Hill said if the foster parents integrate themselves into the families of the children they are fostering and guide the parents it helps substantially. Addiction is at the heart of the majority of these cases, she said, and if the parents have a parenting role model to look to and network with, it does help decrease their chances of relapsing.
Because of the high number of recent foster cases, DHS has had to make exceptions to the number of children allowed in foster homes, and staff have even rented hotel rooms for a night until they can find temporary homes for children, Hill said.
“We have beautiful children that need a home to love them while their families are in the process of healing,” Phillips said. “We need homes for infants to 18-year-olds. However, right now, we do have a lot more younger children than older.”

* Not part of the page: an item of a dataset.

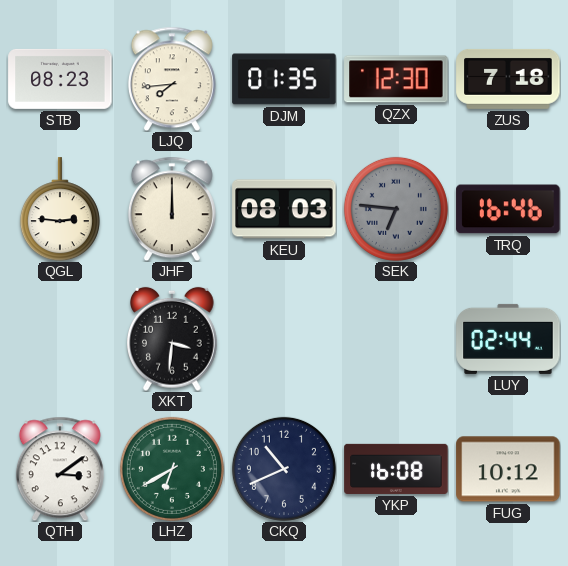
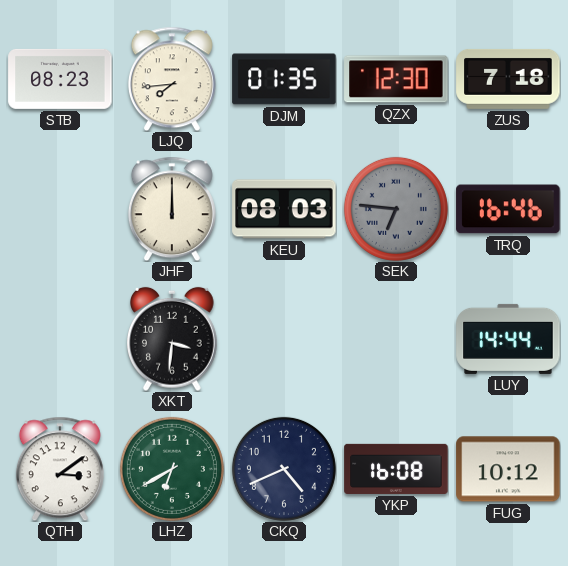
QGL: 2:46 -> none
LUY: 02:44 -> 14:44
CKQ: 10:41 -> 4:41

People interested in fostering children must first pass a criminal background check, complete 15 hours of training, go through a home-safety process and obtain a written assessment of their family and their specialties, Phillips said.
“We do try to match children to homes that can specifically meet their needs,” Phillips said.
Foster parents are reimbursed for room and board, but Hill stressed this is not a way to make some extra money. DHS pays for the child’s needs and little else.
Oregon law requires DHS put a plan in action to return the children to the parents as soon as possible, Hill said. They try to place parents into programs to provide the assistance needed, and once they have shown the ability to sustain a safe environment for their children they can be reunited.